● How to complete this task:
Transcribe exactly, and without pictures, the lines from the one that contains "Google広告等の接続を確認する" through the last line of the material.

• • • • • • •

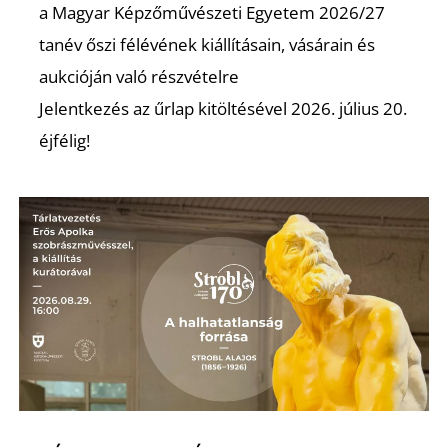
a Magyar Képzőművészeti Egyetem 2026/27
tanév őszi félévének kiállításain, vásárain és
aukcióján való részvételre
Jelentkezés az űrlap kitöltésével 2026. július 20.
éjfélig!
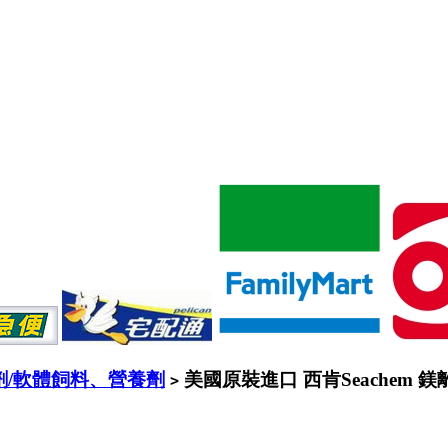
劑/軟體飼料、營養劑
美國原裝進口 西肯Seachem 鎂離
>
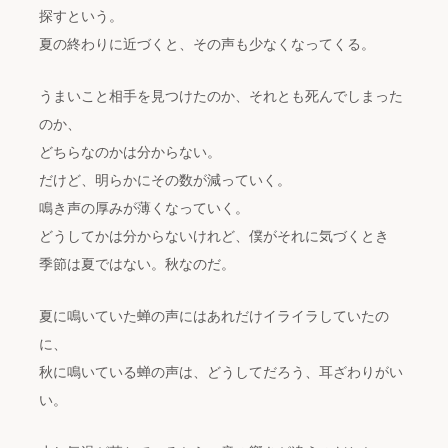
探すという。
夏の終わりに近づくと、その声も少なくなってくる。
うまいこと相手を見つけたのか、それとも死んでしまった
のか、
どちらなのかは分からない。
だけど、明らかにその数が減っていく。
鳴き声の厚みが薄くなっていく。
どうしてかは分からないけれど、僕がそれに気づくとき
季節は夏ではない。秋なのだ。
夏に鳴いていた蝉の声にはあれだけイライラしていたの
に、
秋に鳴いている蝉の声は、どうしてだろう、耳ざわりがい
い。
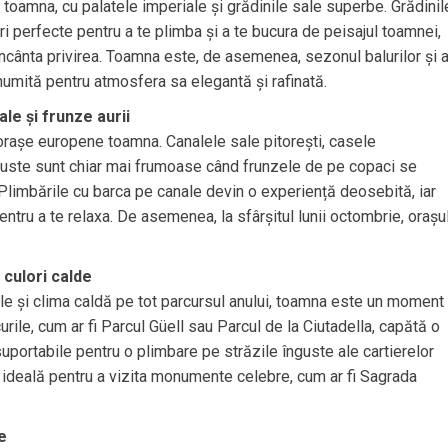
toamna, cu palatele imperiale și grădinile sale superbe. Grădinil
i perfecte pentru a te plimba și a te bucura de peisajul toamnei,
a încânta privirea. Toamna este, de asemenea, sezonul balurilor și a
numită pentru atmosfera sa elegantă și rafinată.
le și frunze aurii
rașe europene toamna. Canalele sale pitorești, casele
i înguste sunt chiar mai frumoase când frunzele de pe copaci se
 Plimbările cu barca pe canale devin o experiență deosebită, iar
ntru a te relaxa. De asemenea, la sfârșitul lunii octombrie, orașu
.
 culori calde
le și clima caldă pe tot parcursul anului, toamna este un moment
rile, cum ar fi Parcul Güell sau Parcul de la Ciutadella, capătă o
uportabile pentru o plimbare pe străzile înguste ale cartierelor
ideală pentru a vizita monumente celebre, cum ar fi Sagrada
e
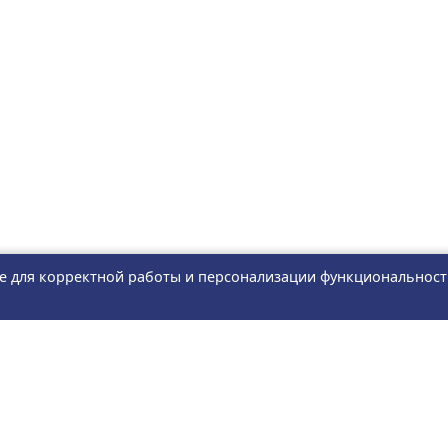
e для корректной работы и персонализации функциональност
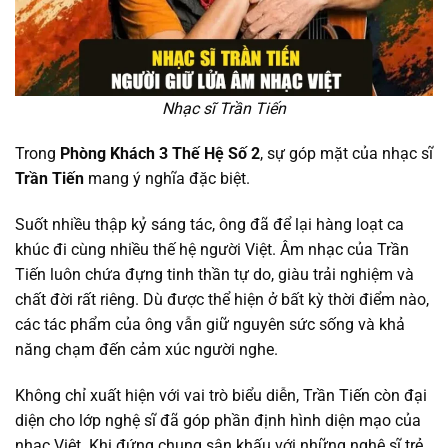
Nhạc sĩ Trần Tiến
Trong
Phòng Khách 3 Thế Hệ Số 2
, sự góp mặt của nhạc sĩ
Trần Tiến
mang ý nghĩa đặc biệt.
Suốt nhiều thập kỷ sáng tác, ông đã để lại hàng loạt ca
khúc đi cùng nhiều thế hệ người Việt. Âm nhạc của Trần
Tiến luôn chứa đựng tinh thần tự do, giàu trải nghiệm và
chất đời rất riêng. Dù được thể hiện ở bất kỳ thời điểm nào,
các tác phẩm của ông vẫn giữ nguyên sức sống và khả
năng chạm đến cảm xúc người nghe.
Không chỉ xuất hiện với vai trò biểu diễn, Trần Tiến còn đại
diện cho lớp nghệ sĩ đã góp phần định hình diện mạo của
nhạc Việt. Khi đứng chung sân khấu với những nghệ sĩ trẻ,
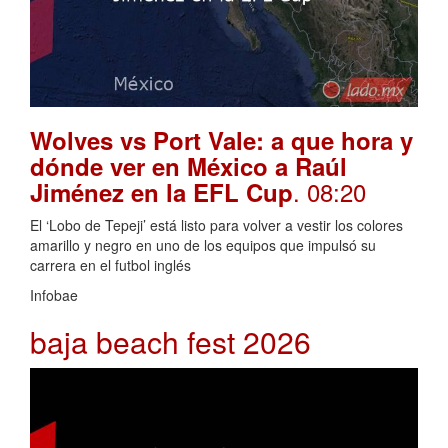
Wolves vs Port Vale: a que hora y
dónde ver en México a Raúl
. 08:20
Jiménez en la EFL Cup
El ‘Lobo de Tepeji’ está listo para volver a vestir los colores
amarillo y negro en uno de los equipos que impulsó su
carrera en el futbol inglés
Infobae
baja beach fest 2026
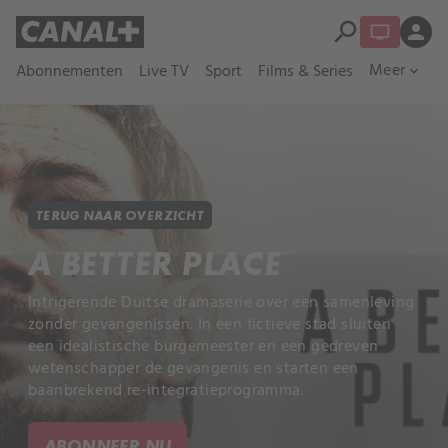
search
person
Meer
Abonnementen
Live TV
Sport
Films & Series
expand_more
TERUG NAAR OVERZICHT
A BETTER PLACE
Intrigerende Duitse dramaserie over een samenleving
zonder gevangenissen. In een fictieve stad sluiten
een idealistische burgemeester en een gedreven
wetenschapper de gevangenis en starten een
baanbrekend re-integratieprogramma.
ABONNEER NU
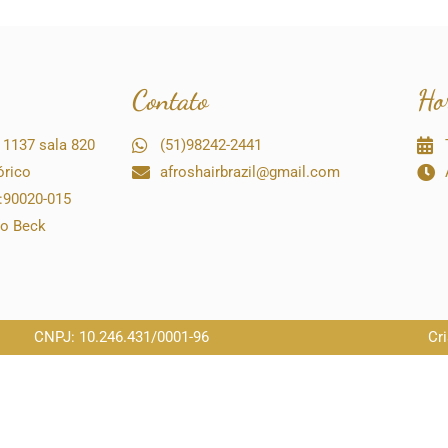
Contato
Ho
 1137 sala 820
(51)98242-2441
órico
afroshairbrazil@gmail.com
P:90020-015
io Beck
CNPJ: 10.246.431/0001-96
Cr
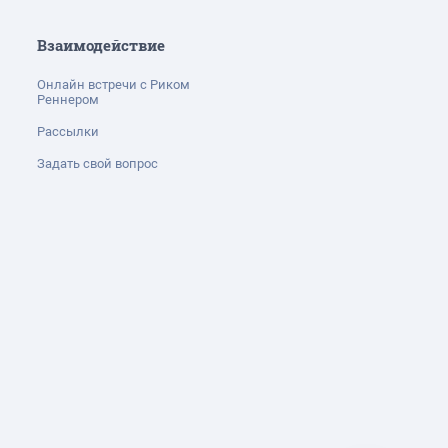
Взаимодействие
Онлайн встречи с Риком
Реннером
Рассылки
Задать свой вопрос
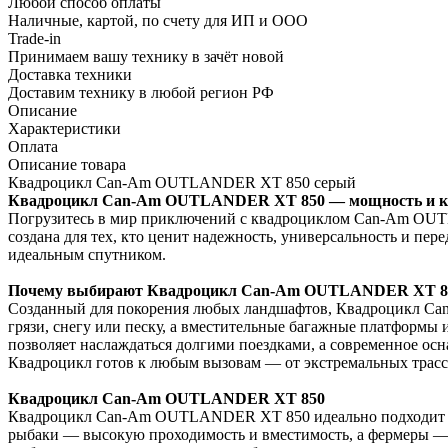
Любой способ оплаты
Наличные, картой, по счету для ИП и ООО
Trade-in
Принимаем вашу технику в зачёт новой
Доставка техники
Доставим технику в любой регион РФ
Описание
Характеристики
Оплата
Описание товара
Квадроцикл Can-Am OUTLANDER XT 850 серый
Квадроцикл Can-Am OUTLANDER XT 850 — мощность и ко
Погрузитесь в мир приключений с квадроциклом Can-Am OUTL
создана для тех, кто ценит надежность, универсальность и пер
идеальным спутником.
Почему выбирают Квадроцикл Can-Am OUTLANDER XT 8
Созданный для покорения любых ландшафтов, Квадроцикл Ca
грязи, снегу или песку, а вместительные багажные платформы
позволяет наслаждаться долгими поездками, а современное осн
Квадроцикл готов к любым вызовам — от экстремальных трасс 
Квадроцикл Can-Am OUTLANDER XT 850
Квадроцикл Can-Am OUTLANDER XT 850 идеально подходит как 
рыбаки — высокую проходимость и вместимость, а фермеры — н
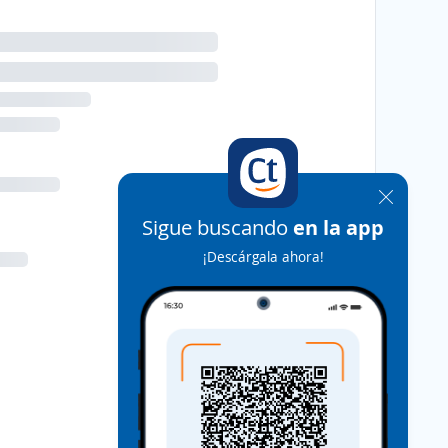
Sigue buscando
en la app
¡Descárgala ahora!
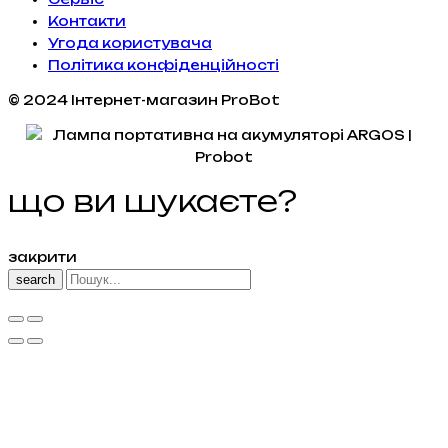
Контакти
Угода користувача
Політика конфіденційності
© 2024 Інтернет-магазин ProBot
що ви шукаєте?
закрити
search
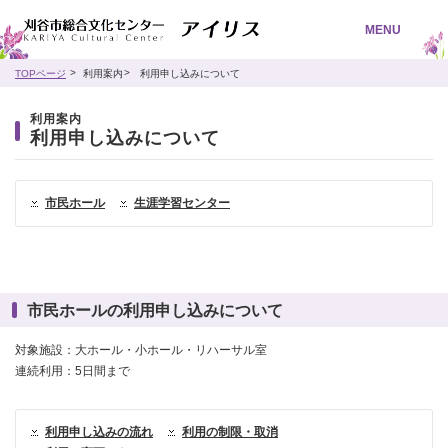
MENU
TOPページ
利用案内
利用申し込みについて
利用案内
利用申し込みについて
市民ホール
生涯学習センター
市民ホールの利用申し込みについて
対象施設：大ホール・小ホール・リハーサル室
連続利用：5日間まで
利用申し込みの流れ
利用の制限・取消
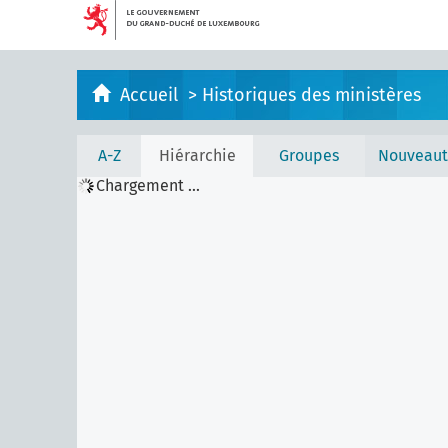
Accueil
>
Historiques des ministères
A-Z
Hiérarchie
Groupes
Nouveaut
Chargement ...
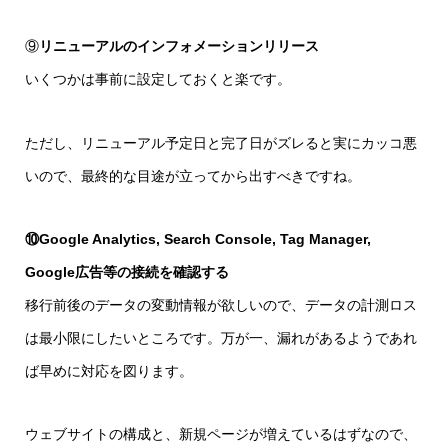
⑨
リニューアルのインフォメーションリリース
いくつかは事前に設定しておくと楽です。
ただし、リニューアル予定日と完了日がズレると実にカッコ悪
いので、最終的な目途が立ってから出すべきですね。
⑩Google Analytics, Search Console, Tag Manager,
Google広告等の接続を確認する
移行前後のデータの変動情報が欲しいので、データの計測ロス
は最小限にしたいところです。万が一、漏れがあるようであれ
ば早めに対応を図ります。
ウェブサイトの構成と、新規ページが増えているはずなので、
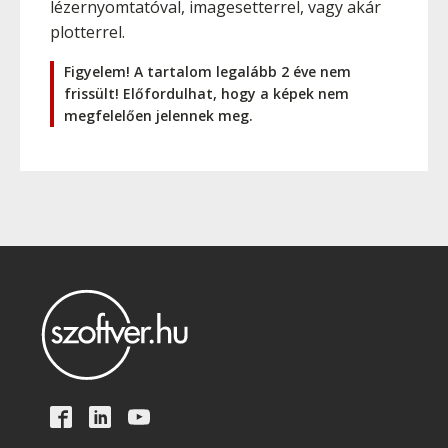
lézernyomtatóval, imagesetterrel, vagy akár
plotterrel.
Figyelem! A tartalom legalább 2 éve nem
frissült! Előfordulhat, hogy a képek nem
megfelelően jelennek meg.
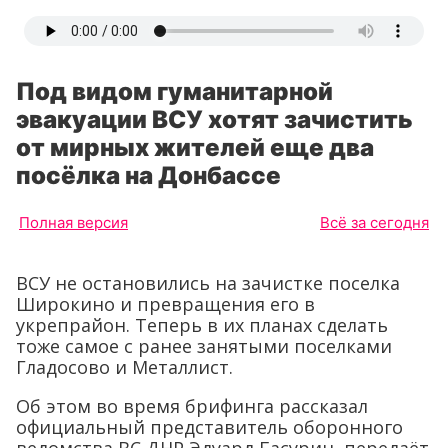
Под видом гуманитарной
эвакуации ВСУ хотят зачистить
от мирных жителей еще два
посёлка на Донбассе
Полная версия
Всё за сегодня
ВСУ не остановились на зачистке поселка
Широкино и превращения его в
укрепрайон. Теперь в их планах сделать
тоже самое с ранее занятыми поселками
Гладосово и Металлист.
Об этом во время брифинга рассказал
официальный представитель оборонного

• • • • • • •

● Reply:
Google広告等の接続を確認する
移行前後のデータの変動情報が欲しいので、データの計測ロス
は最小限にしたいところです。万が一、漏れがあるようであれ
ば早めに対応を図ります。
ウェブサイトの構成と、新規ページが増えているはずなので、
lézernyomtatóval, imagesetterrel, vagy akár
plotterrel.
Figyelem! A tartalom legalább 2 éve nem
frissült! Előfordulhat, hogy a képek nem
megfelelően jelennek meg.
Под видом гуманитарной
эвакуации ВСУ хотят зачистить
от мирных жителей еще два
посёлка на Донбассе
Полная версия
Всё за сегодня
ВСУ не остановились на зачистке поселка
Широкино и превращения его в
укрепрайон. Теперь в их планах сделать
тоже самое с ранее занятыми поселками
Гладосово и Металлист.
Об этом во время брифинга рассказал
официальный представитель оборонного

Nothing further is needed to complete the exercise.